Never Look Away takes place over the course of forty years and has a lot to say over its three hours. There’s plenty of time to understand how Kurt’s basis for thinking and his perceptions of art were formed to make him favor the wild and weird world of art most out-there. We also get to know the era and feel Kurt’s emotions about the shifting winds of politics, the divide of Germany, and the emptiness of art without meaning, where the betterment of the soul feels hallow among works that don’t carry a genuine nature. It’s also pleasing to see how Kurt’s struggle for himself comes with a developing charm for how he makes love to Ellie and has a blast with his artist comrades. Meanwhile, we see that while Carl may have at once had a compassion for his work, his bitterness breeds underneath without fully coming to terms with his past actions until that shocking and fulfilling moment when all is revealed.

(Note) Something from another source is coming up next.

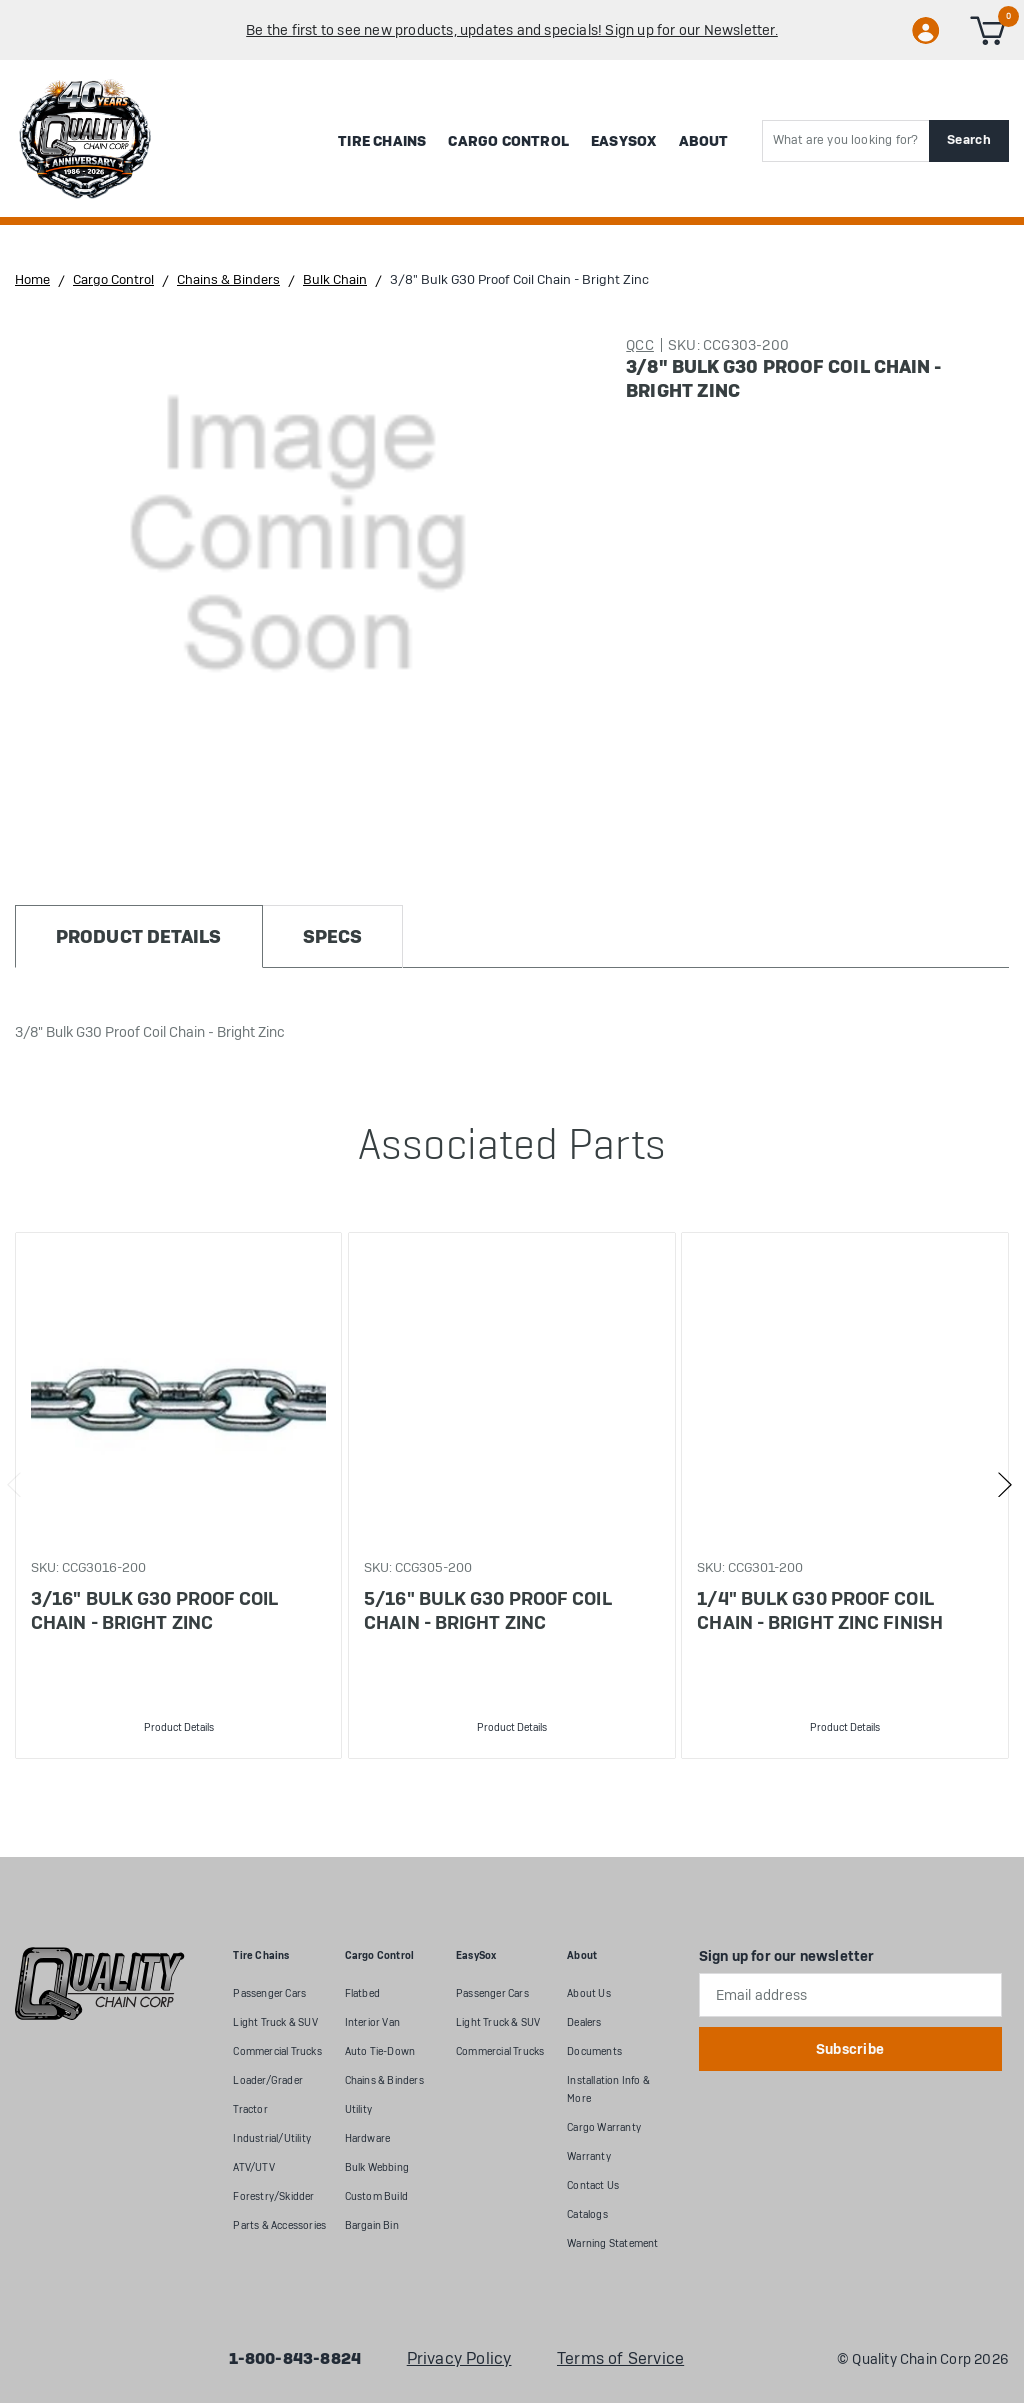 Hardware (368, 2138)
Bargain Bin (372, 2225)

The room to breathe with a film this large in scope allows for an almost light sense of humanity within tragedy, art, politics, and love. I felt as though I gained enough of an understanding that there’s more of a natural flow to Kurt’s hunt for meaning that comes with its own sensations of depression, desperation, inspiration, and passion. And I must admit it was deeply satisfying to see a Nazi doctor have revenge set upon him, not through a vicious slaughter but with art that makes a true statement that shocks the soul. That slow burn has a more satisfying sting amid the film’s grander and broader message about embracing that which we know is honest among those who keep silent.